Un’azione coordinata su immigrazione, partecipazione femminile, gestione degli over 55 e produttività del lavoro: è questa una possibile risposta per mantenere il territorio bresciano competitivo nell’orizzonte temporale dei prossimi 20 anni. A evidenziarlo è la ricerca “Brescia DNA Futuro – Demografia, Immigrazione, Digitale, Competenze – Le quattro sfide di oggi e domani”, presentata lo scorso 21 maggio nella Sala Beretta di Confindustria durante l’appuntamento di fine mandato della presidenza di Franco Gussalli Beretta (2021-2025).

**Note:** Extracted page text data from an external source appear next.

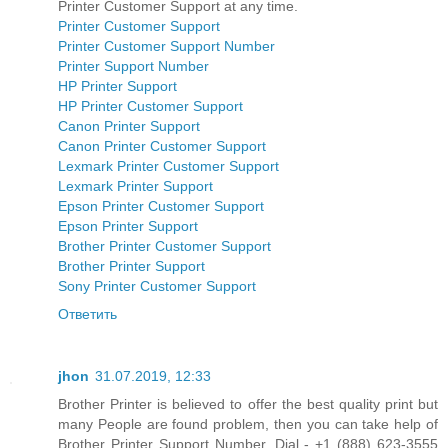
Printer Customer Support at any time.
Printer Customer Support
Printer Customer Support Number
Printer Support Number
HP Printer Support
HP Printer Customer Support
Canon Printer Support
Canon Printer Customer Support
Lexmark Printer Customer Support
Lexmark Printer Support
Epson Printer Customer Support
Epson Printer Support
Brother Printer Customer Support
Brother Printer Support
Sony Printer Customer Support
Ответить
jhon
31.07.2019, 12:33
Brother Printer is believed to offer the best quality print but
many People are found problem, then you can take help of
Brother Printer Support Number. Dial - +1 (888) 623-3555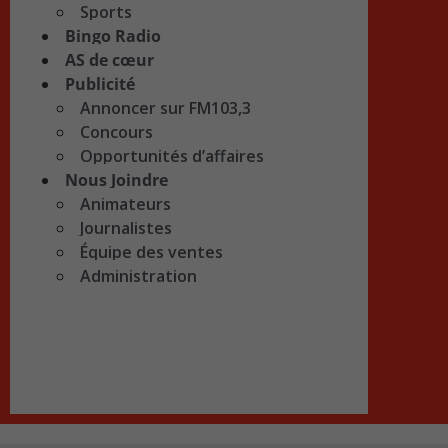
Sports
Bingo Radio
AS de cœur
Publicité
Annoncer sur FM103,3
Concours
Opportunités d’affaires
Nous Joindre
Animateurs
Journalistes
Équipe des ventes
Administration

In particolare il report – condotto da Centro Studi di Confindustria Brescia e Osservatorio per il Territorio (OpTer) dell’Università Cattolica del Sacro Cuore –, ha analizzato l’evoluzione del sistema produttivo bresciano in un orizzonte di medio-lungo periodo, concentrandosi su alcuni fenomeni chiave che stanno già influenzando profondamente il tessuto economico e sociale del nostro territorio, quali il calo demografico e i suoi impatti, l’integrazione ancora parziale degli immigrati nella società e nelle imprese, la trasformazione digitale in atto, inclusa la rapida diffusione dell’intelligenza artificiale. L’analisi darà vita nei prossimi mesi a un libro edito da Vita e Pensiero.

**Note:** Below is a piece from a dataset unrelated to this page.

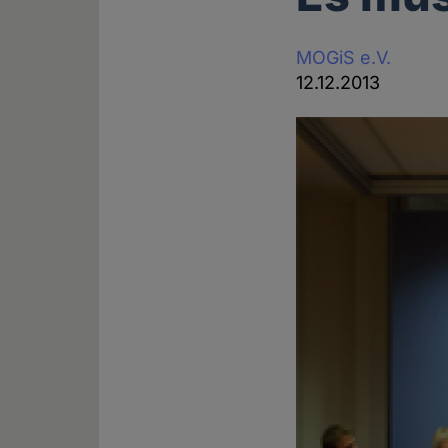
MOGiS e.V.
12.12.2013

Dopo i saluti iniziali da parte di Franco Gussalli Beretta, presidente Confindustria Brescia, e di Mario Taccolini, Università Cattolica del Sacro Cuore, sono intervenuti – moderati dal giornalista Dario Di Vico – Giovanni Marseguerra, Università Cattolica del Sacro Cuore, Filippo Schittone, direttore generale Confindustria Brescia, Davide Fedreghini, Centro Studi Confindustria Brescia, Maddalena Colombo, Daniela Bragoli e Ivana Pais, Università Cattolica del Sacro Cuore. A seguire una tavola rotonda, che ha visto protagonisti Laura Castelletti, sindaca del Comune di Brescia, Franco Gussalli Beretta, presidente di Confindustria Brescia, e Simona Tironi, assessore all’Istruzione, Formazione, Lavoro di Regione Lombardia.